In terms of purpose, visualizations fall into four broad categories: comparison, relationship, distribution, and composition. Comparison is to compare the values or trends of several categories side by side, etc. The relationship is an inquiry into the correlation between two or more factors. Distribution is an inquiry into how variables are distributed in time or space. Composition is used to show how the constituents relate to each other relative to the whole and how they change over time.
For example, if I got sales data for each format of music in the US (as described in Zoey’s blog), then this would be a visualization that belongs to the composition. The goal is to explore how sales of different music forms vary from year to year for all forms of music sales.
Explore and Pre-process your data
Explore your dataset to filter out which attributes you want to use and which queries correspond to those attributes. It is important to filter the attributes you want to use and to determine what kind of attributes (e.g. categorical data or numerical data) you want to use, as this will directly affect how you choose your charts when creating visualizations. Also, the attributes used by different queries may be different and perhaps overlap. Therefore, we also need to determine the relationship between these attributes. Finally, you will need to do pre-processing of the data, such as converting the format. Of course, you have different ways to process the data, such as Python, Tableau, and Excel.
For example, if you want to explore the change in Apple’s sales of different types of electronics over time (you can see Apple’s quarterly earnings report by clicking here), you would use time (quarter), product type, and Revenue. Here is a screenshot of Apple’s Q4 2018 report.
In this case, the product type is categorical data and Revenue is numerical data. Also, it should be noted that the quarter property needs to be pre-processed, and we can directly apply the Change Data Type function in Tableau to directly convert the strings in the original data into the standard date format.
Determine the type of chart
Many tutorials on how to choose a visual chart type filter the charts based on the purpose of the visualization first and then finalize them based on the number of variables. As illustrated in the following link:
How to Choose the Right Chart for Your Data
If you have data you want to visualize, make sure you use the right charts. While your data might work with multiple…
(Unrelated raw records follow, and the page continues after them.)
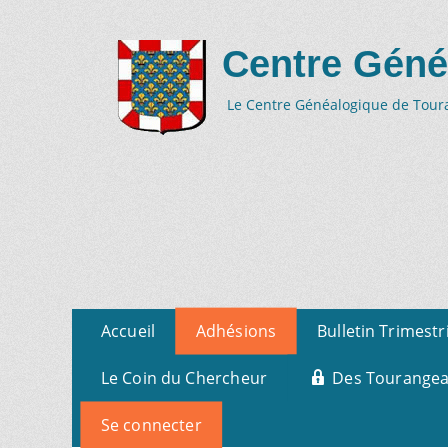
Centre Géné
Le Centre Généalogique de Tourai
Aller
Menu
Accueil
Adhésions
Bulletin Trimestr
au
primaire
contenu
Le Coin du Chercheur
Des Tourangeau
Se connecter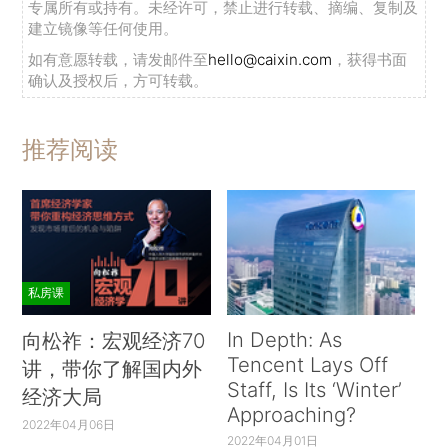
专属所有或持有。未经许可，禁止进行转载、摘编、复制及
建立镜像等任何使用。
如有意愿转载，请发邮件至
hello@caixin.com
，获得书面
确认及授权后，方可转载。
推荐阅读
私房课
In Depth: As
向松祚：宏观经济70
Tencent Lays Off
讲，带你了解国内外
Staff, Is Its ‘Winter’
经济大局
Approaching?
2022年04月06日
2022年04月01日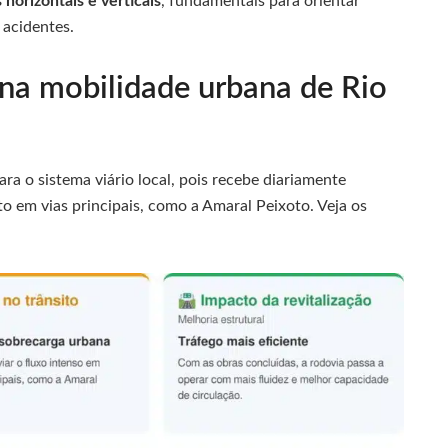
 horizontais e verticais
, fundamentais para orientar
 acidentes.
 na mobilidade urbana de Rio
a o sistema viário local, pois recebe diariamente
ito em vias principais, como a Amaral Peixoto. Veja os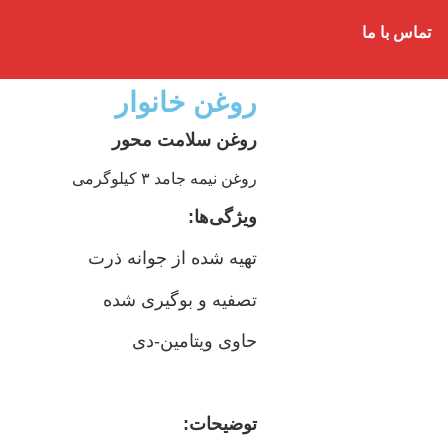
تماس با ما
روغن خانوار
روغن سلامت محور
روغن نیمه جامد ۳ کیلوگرمی
ویژگی‌ها:
تهیه شده از جوانه ذرت
تصفیه و بوگیری شده
حاوی ویتامین-دی
توضیحات: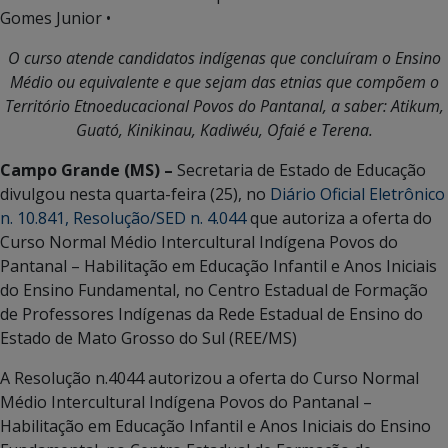
Gomes Junior •
O curso atende candidatos indígenas que concluíram o Ensino
Médio ou equivalente e que sejam das etnias que compõem o
Território Etnoeducacional Povos do Pantanal, a saber: Atikum,
Guató, Kinikinau, Kadiwéu, Ofaié e Terena.
Campo Grande (MS) –
Secretaria de Estado de Educação
divulgou nesta quarta-feira (25), no
Diário Oficial Eletrônico
n. 10.841, Resolução/SED n. 4.044
que autoriza a oferta do
Curso Normal Médio Intercultural Indígena Povos do
Pantanal – Habilitação em Educação Infantil e Anos Iniciais
do Ensino Fundamental, no Centro Estadual de Formação
de Professores Indígenas da Rede Estadual de Ensino do
Estado de Mato Grosso do Sul (REE/MS)
A Resolução n.4044 autorizou a oferta do Curso Normal
Médio Intercultural Indígena Povos do Pantanal –
Habilitação em Educação Infantil e Anos Iniciais do Ensino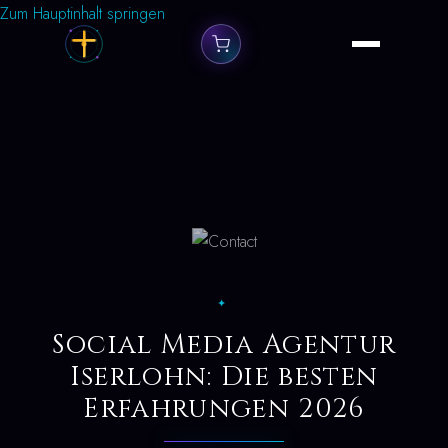
Zum Hauptinhalt springen
✦
Social Media Agentur
Iserlohn: Die besten
Erfahrungen 2026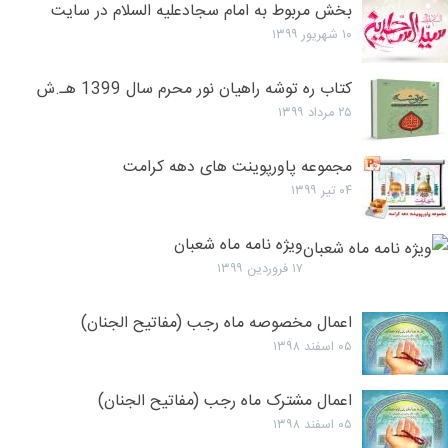
بخش مربوط به امام سجادعلیه السلام در سایت
۱۰ شهریور ۱۳۹۹
کتاب ره توشه راهیان نور محرم سال 1399 هـ.ش
۲۵ مرداد ۱۳۹۹
مجموعه پاورپوینت های دهه کرامت
۰۴ تیر ۱۳۹۹
ویژه نامه ماه شعبان
۱۷ فروردین ۱۳۹۹
اعمال مخصوصه ماه رجب (مفاتیح الجنان)
۰۵ اسفند ۱۳۹۸
اعمال مشترک ماه رجب (مفاتیح الجنان)
۰۵ اسفند ۱۳۹۸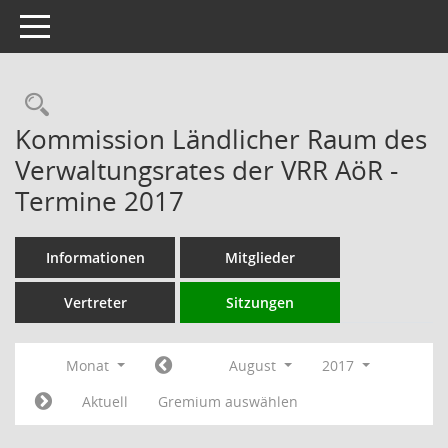
Toggle navigation
Rechercheauswahl
Kommission Ländlicher Raum des
Verwaltungsrates der VRR AöR -
Termine 2017
Informationen
Mitglieder
Vertreter
Sitzungen
Monat
August
2017
Aktuell
Gremium auswählen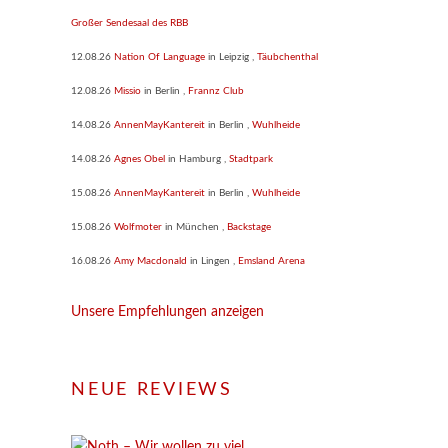
Großer Sendesaal des RBB
12.08.26
Nation Of Language
in
Leipzig
,
Täubchenthal
12.08.26
Missio
in
Berlin
,
Frannz Club
14.08.26
AnnenMayKantereit
in
Berlin
,
Wuhlheide
14.08.26
Agnes Obel
in
Hamburg
,
Stadtpark
15.08.26
AnnenMayKantereit
in
Berlin
,
Wuhlheide
15.08.26
Wolfmoter
in
München
,
Backstage
16.08.26
Amy Macdonald
in
Lingen
,
Emsland Arena
Unsere Empfehlungen anzeigen
NEUE REVIEWS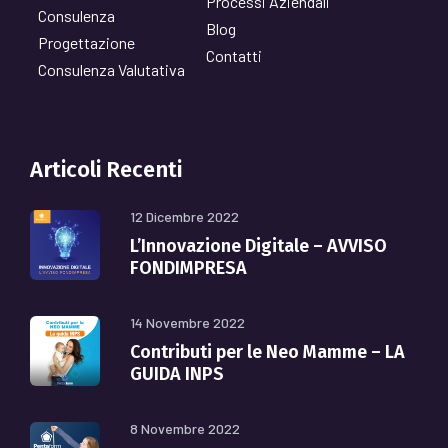
Processi Aziendali
Consulenza
Blog
Progettazione
Contatti
Consulenza Valutativa
Articoli Recenti
12 Dicembre 2022
L’Innovazione Digitale – AVVISO
FONDIMPRESA
14 Novembre 2022
Contributi per le Neo Mamme – LA
GUIDA INPS
8 Novembre 2022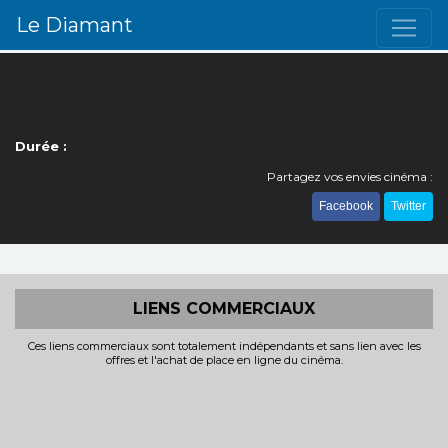
Le Diamant
Durée :
Partagez vos envies cinéma :
Facebook
Twitter
LIENS COMMERCIAUX
Ces liens commerciaux sont totalement indépendants et sans lien avec les
offres et l'achat de place en ligne du cinéma.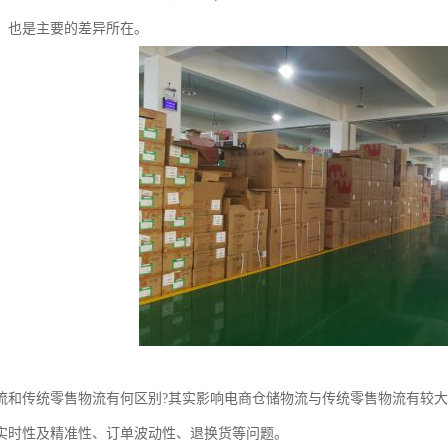
，也是主要的差异所在。
流和传统零售物流有何区别?其实影响电商仓储物流与传统零售物流有较
实时性及精准性、订单波动性、退换货等问题。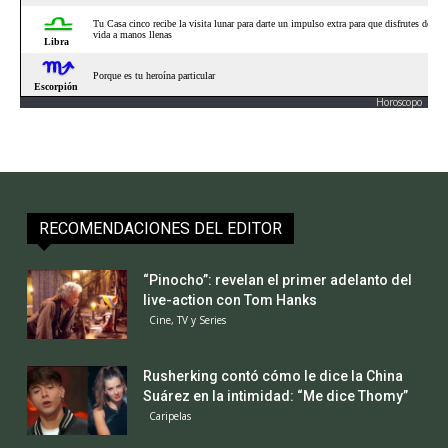
Horoscopo
RECOMENDACIONES DEL EDITOR
“Pinocho”: revelan el primer adelanto del
live-action con Tom Hanks
Cine, TV y Series
Rusherking contó cómo le dice la China
Suárez en la intimidad: “Me dice Thomy”
Caripelas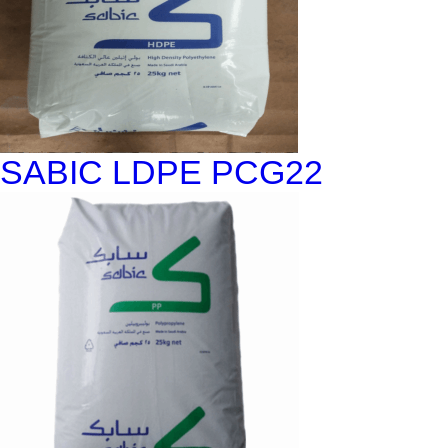
SABIC LDPE PCG22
However, I personally prefer to start with the number of variables, then combine it with the purpose of visualization, and finally determine the type of chart to visualize. The following are my personal reflections for reference only. From the perspective of the number of variables, they can be broadly classified as: single variable, double variables, multi variables and special variables. Below I will briefly describe a few chart types that are suitable for different numbers of variables. I will not cover all the visual charts, the following is just an idea for you to choose the type of chart.
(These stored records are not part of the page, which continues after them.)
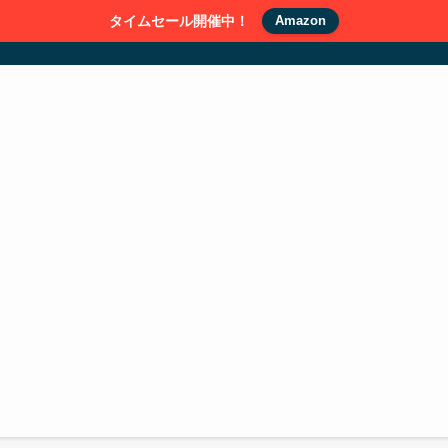
タイムセール開催中！
Amazon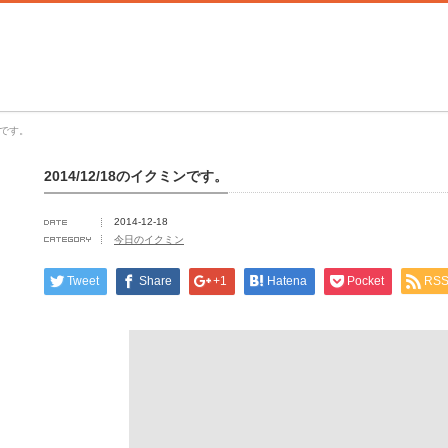
ンです。
2014/12/18のイクミンです。
2014-12-18
今日のイクミン
Tweet
Share
+1
Hatena
Pocket
RS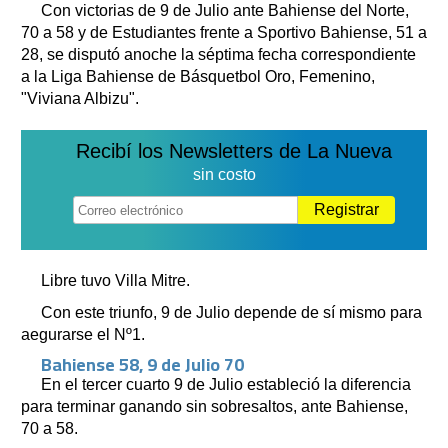
Con victorias de 9 de Julio ante Bahiense del Norte,
70 a 58 y de Estudiantes frente a Sportivo Bahiense, 51 a
28, se disputó anoche la séptima fecha correspondiente
a la Liga Bahiense de Básquetbol Oro, Femenino,
"Viviana Albizu".
Recibí los Newsletters de La Nueva
sin costo
Registrar
Libre tuvo Villa Mitre.
Con este triunfo, 9 de Julio depende de sí mismo para
aegurarse el Nº1.
Bahiense 58, 9 de Julio 70
En el tercer cuarto 9 de Julio estableció la diferencia
para terminar ganando sin sobresaltos, ante Bahiense,
70 a 58.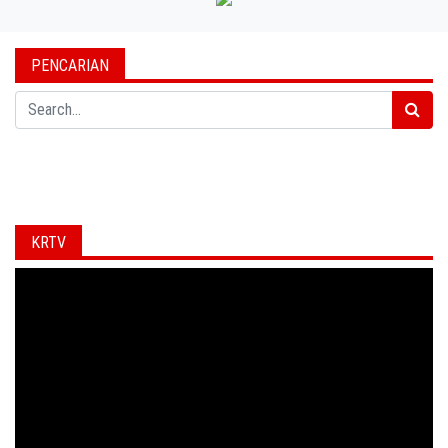
PENCARIAN
Search
KRTV
Video
Player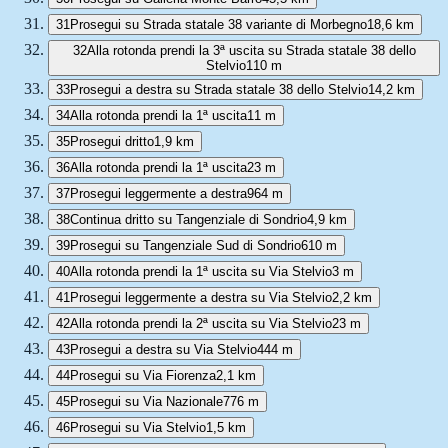
31
Prosegui su Strada statale 38 variante di Morbegno
18,6 km
32
Alla rotonda prendi la 3ª uscita su Strada statale 38 dello
Stelvio
110 m
33
Prosegui a destra su Strada statale 38 dello Stelvio
14,2 km
34
Alla rotonda prendi la 1ª uscita
11 m
35
Prosegui dritto
1,9 km
36
Alla rotonda prendi la 1ª uscita
23 m
37
Prosegui leggermente a destra
964 m
38
Continua dritto su Tangenziale di Sondrio
4,9 km
39
Prosegui su Tangenziale Sud di Sondrio
610 m
40
Alla rotonda prendi la 1ª uscita su Via Stelvio
3 m
41
Prosegui leggermente a destra su Via Stelvio
2,2 km
42
Alla rotonda prendi la 2ª uscita su Via Stelvio
23 m
43
Prosegui a destra su Via Stelvio
444 m
44
Prosegui su Via Fiorenza
2,1 km
45
Prosegui su Via Nazionale
776 m
46
Prosegui su Via Stelvio
1,5 km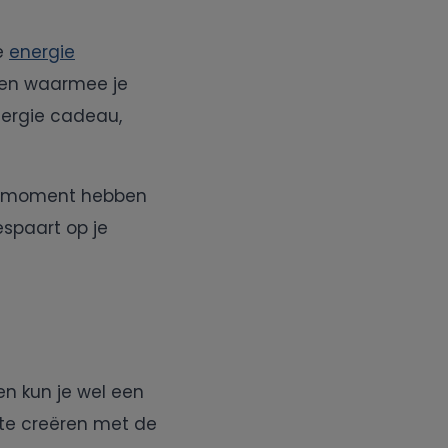
de
energie
gen waarmee je
nergie cadeau,
it moment hebben
espaart op je
en kun je wel een
s te creëren met de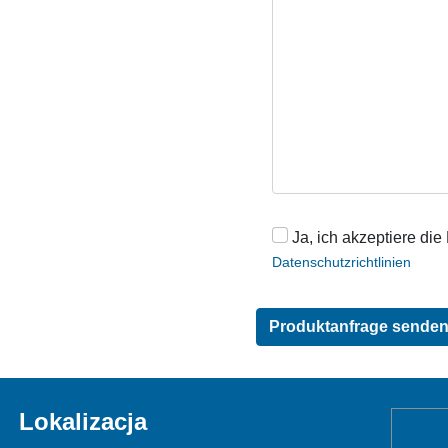
Ja, ich akzeptiere die
Datenschutzrichtlinien
Lokalizacja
For univariate problems, a heat map is a good choice. For example, excluding time and city, we only want to compare the temperature of different cities. We do not want to compare the number of people in different cities, the number of universities, etc. So this is a univariate problem and a heat map can show very visually how the temperature changes in different cities.
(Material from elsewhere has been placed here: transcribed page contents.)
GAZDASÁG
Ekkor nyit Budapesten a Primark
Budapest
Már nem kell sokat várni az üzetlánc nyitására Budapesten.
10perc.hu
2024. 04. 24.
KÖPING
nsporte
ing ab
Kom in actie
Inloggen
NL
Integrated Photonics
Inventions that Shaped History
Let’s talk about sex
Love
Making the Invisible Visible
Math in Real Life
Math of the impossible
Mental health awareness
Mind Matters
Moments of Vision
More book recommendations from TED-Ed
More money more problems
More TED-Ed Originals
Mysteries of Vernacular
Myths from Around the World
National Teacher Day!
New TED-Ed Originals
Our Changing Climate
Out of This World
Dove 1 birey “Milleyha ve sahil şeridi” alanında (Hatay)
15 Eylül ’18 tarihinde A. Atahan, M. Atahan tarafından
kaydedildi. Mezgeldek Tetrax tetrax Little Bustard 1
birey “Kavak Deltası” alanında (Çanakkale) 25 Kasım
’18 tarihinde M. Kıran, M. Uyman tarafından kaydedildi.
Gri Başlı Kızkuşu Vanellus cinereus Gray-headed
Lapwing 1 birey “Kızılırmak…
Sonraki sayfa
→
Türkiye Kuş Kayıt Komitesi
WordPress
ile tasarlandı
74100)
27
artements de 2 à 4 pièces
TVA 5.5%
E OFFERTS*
Bar charts are widely used to show the number of different categories. But I want to emphasize that we need to know not only the basic bar charts but also horizontal bar charts, stacked bar charts, etc. Different types of bar charts can have very different effects in different problem contexts.
Meanwhile, if we want to emphasize a certain category, we can paint that category in a different color.
Scatter diagrams are suited to analyze problems with two types of factors. The different positions of the points in the diagram often represent different meanings. For example, in the figure above, the point in the upper right corner represents Milton or Ferson higher and longer in diameter.
Bi-Directional Bar Chart
Similarly, the Bi-Directional Bar Chart is suitable for comparing two variables. In the Bi-Directional Bar Chart, we can clearly observe the variation or correlation between the two variables.
In the above chart, the June and July sales of items A, B, C and D are compared accordingly. We can clearly observe the variation between June and July sales for each category.
Similarly, for example, you can also use the Bi-Directional Bar Chart to compare the relationship between salary and scoring for different NBA players. You can also clearly observe that often the higher the salary, the better the scoring ability of the player.
For multiple variables, the radar chart is a good choice. Radar charts are often used to show the combined ability value of a particular individual. The composite ability is represented through multiple dimensions. In the radar chart we can clearly observe which aspect of the person is worse.
For example, the radar chart above shows a student’s performance in various subjects. We can see that this student has a large gap in sport and R-coding compared to other subjects.
For data containing location information, map charts are a great choice if you happen to want to explore questions about geographic location.
For example, in the above chart, we can easily observe the sales of a product in each state in the U.S. Map chart can help the company adjust its sales strategies in time.
In summary, after you get the data you need to use for your visualization, you need to: 1. Clarify your queries or visualization goals. 2. Explore and Pre-process your data. 3. Determine the type of chart.
Once you’ve done the above three steps, you’re ready to do visualizations. Next let’s start our visualization journey and complete wonderful visualizations using tools like Tableau.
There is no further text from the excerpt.